In 2018 alone, around eight million Brits took business trips from the UK. The same year, there were approximately 6.6 work trips taken to the UK. This is a high number considering that a recent survey of 500 frequent business travelers revealed that work trips can take their toll on mental well-being. More precisely, one in every five people surveyed said that business travel negatively impacts their mental state and productivity. Lack of sleep and exercise, bad eating habits, and being away from family and friends are just some of the problems experienced by those who travel for work. Luckily, there are a few things we can do to make business travel easier on our mental health.
Plan in Advance
Don’t fly by the seat of your pants. Instead, plan your schedule and research your destination. If you don’t have a team member who sets up your trips, be sure to double-check your hotel and car rental reservations. Also, work out how long it will take you to get from one area of your destination city to another. And remember, stacking your meetings can save you valuable travel time.

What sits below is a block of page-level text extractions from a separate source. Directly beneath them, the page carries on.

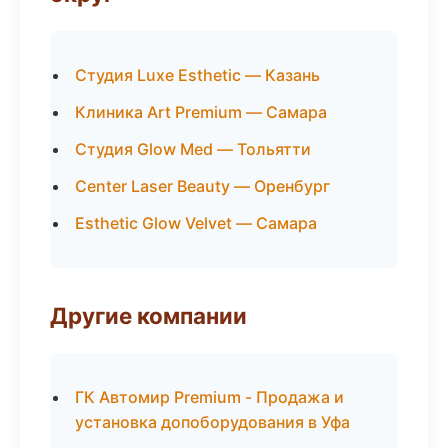
Студия Luxe Esthetic — Казань
Клиника Art Premium — Самара
Студия Glow Med — Тольятти
Center Laser Beauty — Оренбург
Esthetic Glow Velvet — Самара
Другие компании
ГК Автомир Premium - Продажа и
установка допоборудования в Уфа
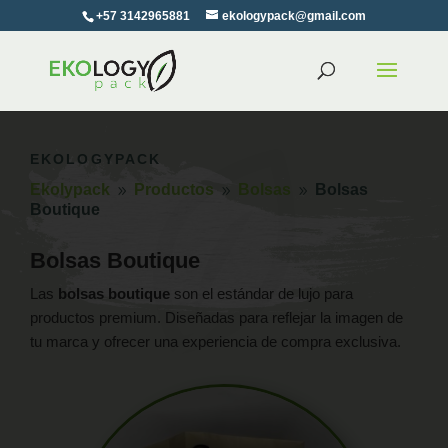
+57 3142965881
ekologypack@gmail.com
EKOLOGYPACK
Ekolypack
Productos
Bolsas
Bolsas
9
9
9
Boutique
Bolsas Boutique
Las
bolsas boutique
son el estándar de lujo para
productos premium. Diseñadas para reflejar la imagen de
tu marca y ofrecer una experiencia de compra exclusiva.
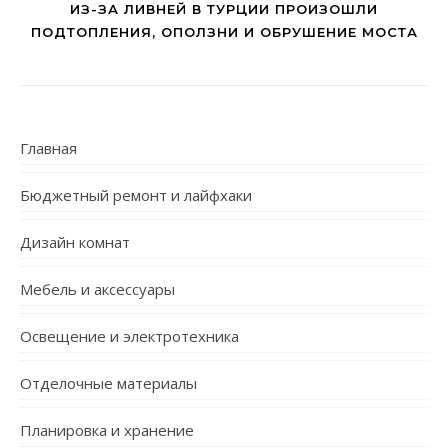
ИЗ-ЗА ЛИВНЕЙ В ТУРЦИИ ПРОИЗОШЛИ
ПОДТОПЛЕНИЯ, ОПОЛЗНИ И ОБРУШЕНИЕ МОСТА
Главная
Бюджетный ремонт и лайфхаки
Дизайн комнат
Мебель и аксессуары
Освещение и электротехника
Отделочные материалы
Планировка и хранение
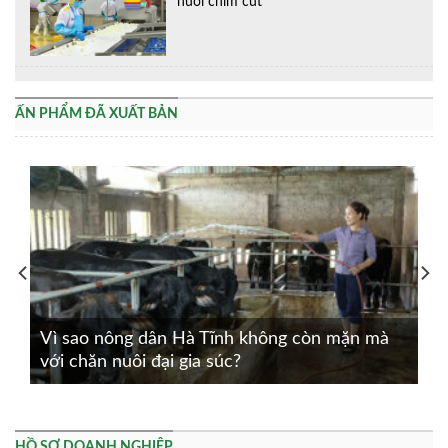
nuôi chim cút
ẤN PHẨM ĐÃ XUẤT BẢN
Vì sao nông dân Hà Tĩnh không còn mặn mà
với chăn nuôi đại gia súc?
HỒ SƠ DOANH NGHIỆP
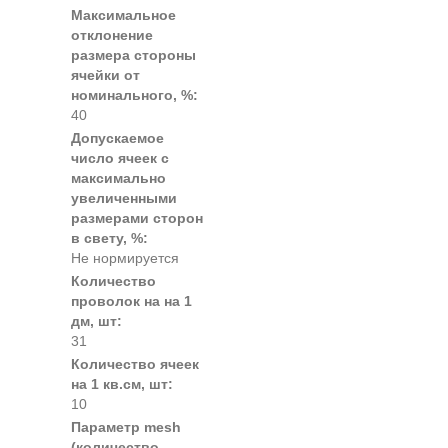
Максимальное
отклонение
размера стороны
ячейки от
номинального, %:
40
Допускаемое
число ячеек с
максимально
увеличенными
размерами сторон
в свету, %:
Не нормируется
Количество
проволок на на 1
дм, шт:
31
Количество ячеек
на 1 кв.см, шт:
10
Параметр mesh
(количество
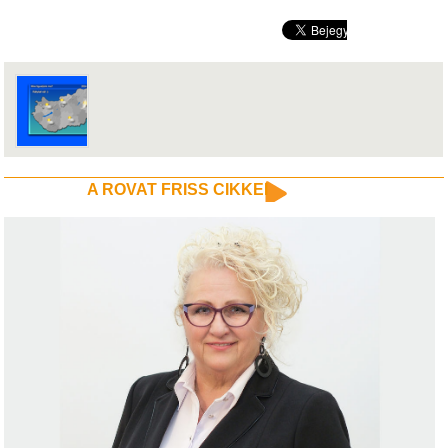
A ROVAT FRISS CIKKEI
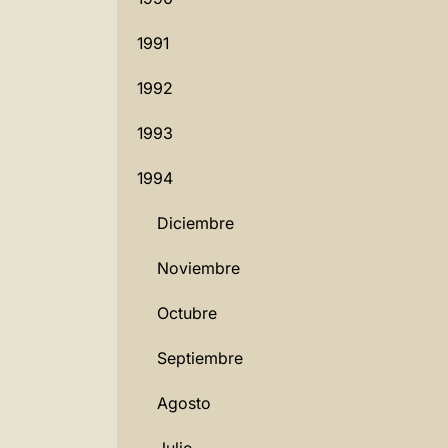
1991
1992
1993
1994
Diciembre
Noviembre
Octubre
Septiembre
Agosto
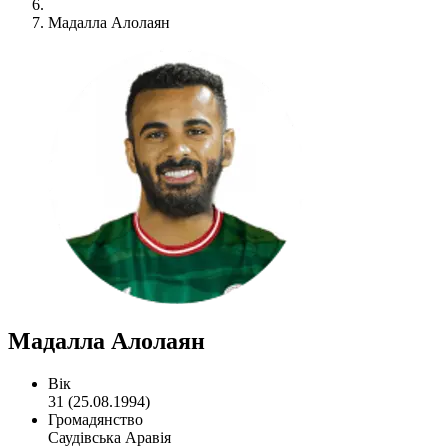
Мадалла Алолаян
Мадалла Алолаян
Вік
31 (25.08.1994)
Громадянство
Саудівська Аравія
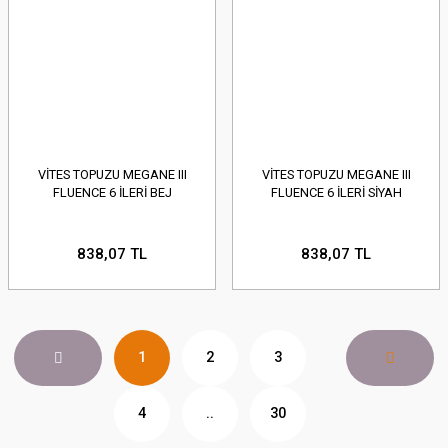
VİTES TOPUZU MEGANE III
VİTES TOPUZU MEGANE III
FLUENCE 6 İLERİ BEJ
FLUENCE 6 İLERİ SİYAH
838,07 TL
838,07 TL
1
2
3
4
..
30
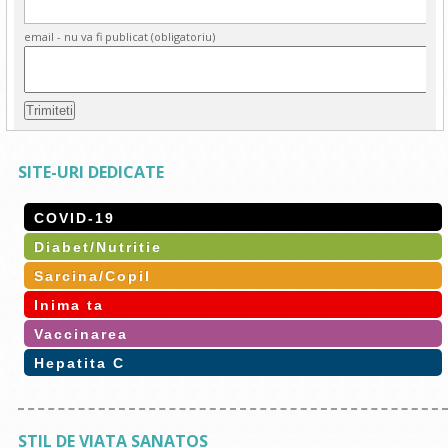
email - nu va fi publicat (obligatoriu)
SITE-URI DEDICATE
COVID-19
Diabet/Nutritie
Sarcina/Copil
Inima ta
Vaccinarea
Hepatita C
STIL DE VIATA SANATOS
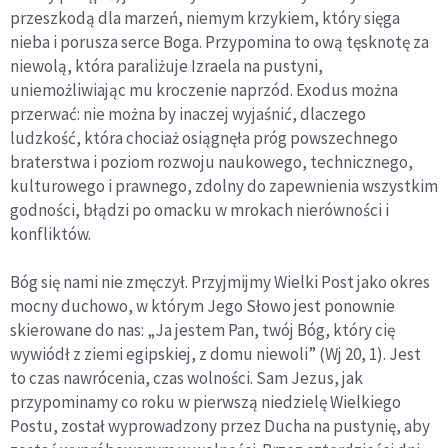
przeszkodą dla marzeń, niemym krzykiem, który sięga
nieba i porusza serce Boga. Przypomina to ową tęsknotę za
niewolą, która paraliżuje Izraela na pustyni,
uniemożliwiając mu kroczenie naprzód. Exodus można
przerwać: nie można by inaczej wyjaśnić, dlaczego
ludzkość, która chociaż osiągnęła próg powszechnego
braterstwa i poziom rozwoju naukowego, technicznego,
kulturowego i prawnego, zdolny do zapewnienia wszystkim
godności, błądzi po omacku w mrokach nierówności i
konfliktów.
Bóg się nami nie zmęczył. Przyjmijmy Wielki Post jako okres
mocny duchowo, w którym Jego Słowo jest ponownie
skierowane do nas: „Ja jestem Pan, twój Bóg, który cię
wywiódł z ziemi egipskiej, z domu niewoli” (Wj 20, 1). Jest
to czas nawrócenia, czas wolności. Sam Jezus, jak
przypominamy co roku w pierwszą niedzielę Wielkiego
Postu, został wyprowadzony przez Ducha na pustynię, aby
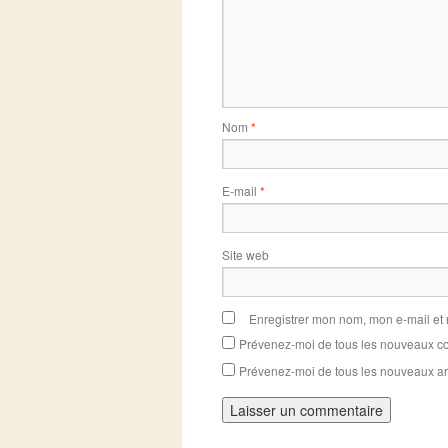
Nom
*
E-mail
*
Site web
Enregistrer mon nom, mon e-mail et
Prévenez-moi de tous les nouveaux co
Prévenez-moi de tous les nouveaux art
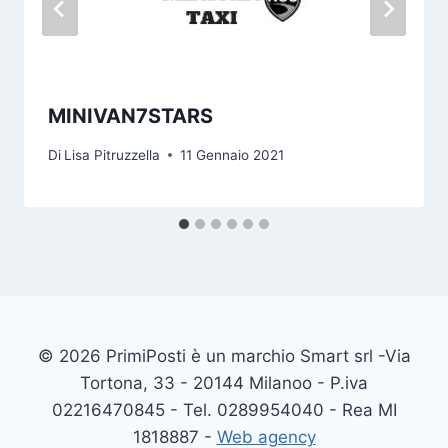
MINIVAN7STARS
Di
Lisa Pitruzzella
11 Gennaio 2021
© 2026 PrimiPosti è un marchio Smart srl -Via
Tortona, 33 - 20144 Milanoo - P.iva
02216470845 - Tel. 0289954040 - Rea MI
1818887 -
Web agency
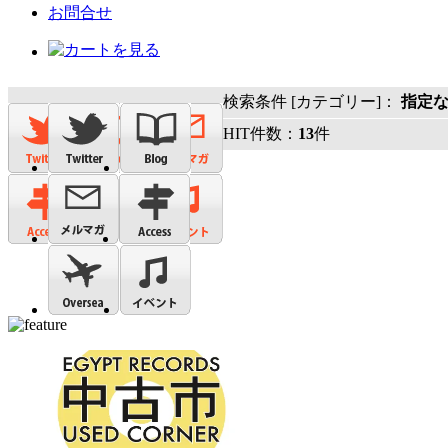
お問合せ
検索条件 [カテゴリー]：
指定
HIT件数：
13
件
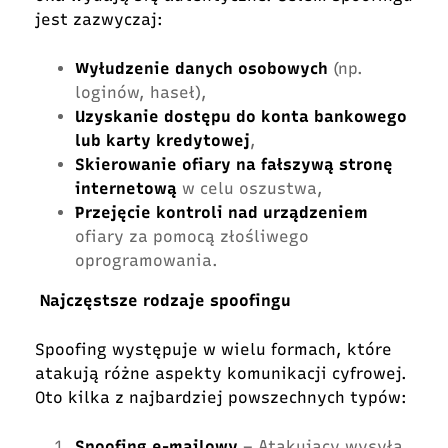
jest zazwyczaj:
Wyłudzenie danych osobowych
(np.
loginów, haseł),
Uzyskanie dostępu do konta bankowego
lub karty kredytowej
,
Skierowanie ofiary na fałszywą stronę
internetową
w celu oszustwa,
Przejęcie kontroli nad urządzeniem
ofiary za pomocą złośliwego
oprogramowania.
Najczęstsze rodzaje spoofingu
Spoofing występuje w wielu formach, które
atakują różne aspekty komunikacji cyfrowej.
Oto kilka z najbardziej powszechnych typów:
Spoofing e-mailowy
– Atakujący wysyła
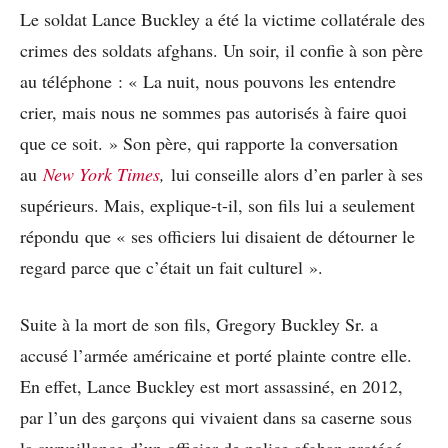
Le soldat Lance Buckley a été la victime collatérale des
crimes des soldats afghans. Un soir, il confie à son père
au téléphone : « La nuit, nous pouvons les entendre
crier, mais nous ne sommes pas autorisés à faire quoi
que ce soit. » Son père, qui rapporte la conversation
au
New York Times
,
lui conseille alors d’en parler à ses
supérieurs. Mais, explique-t-il, son fils lui a seulement
répondu que « ses officiers lui disaient de détourner le
regard parce que c’était un fait culturel ».
Suite à la mort de son fils, Gregory Buckley Sr. a
accusé l’armée américaine et porté plainte contre elle.
En effet, Lance Buckley est mort assassiné, en 2012,
par l’un des garçons qui vivaient dans sa caserne sous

Remember that it’s better to be at the airport too early than too late. Avoid stress by giving yourself plenty of time for check in and passing security. Once you are at your gate, find a comfortable coffee shop where you can relax or catch up on a bit of work before your flight.
Organize Some Downtime
Spending too much time in hotel rooms can give you cabin fever. Once at your destination, try to put some time aside to explore your surroundings. Take a look at some online travel guides to find out about the activities in your area of the city.
Instead of organizing a business meeting, perhaps you could take your client out to dinner. Alternatively, why not invite some of the colleagues you don’t normally get to see for a meal. This won’t just give you all a chance to decompress, but might just result in a fresh perspective on that old business deal.
Say No to Jet Lag
If you are traveling a substantial distance, time zone changes, insufficient sleep and strange hotel rooms can all affect your energy levels. To avoid jet lag, get plenty of sleep before your trip and drink a lot of water during your journey. In addition, wear comfortable clothes on the plane and don’t forget to bring a moisturizer, as your skin dries out during flights due to the low humidity levels on planes.
To help yourself acclimatize to the new time zone, consider taking a natural sleep aid, such as melatonin. Naturally produced by the body, melatonin can help you sleep at times when you wouldn’t normally be resting. Magnesium supplements and meals packed with magnesium can also ease the symptoms of jet lag by helping you reestablish your sleep-wake pattern.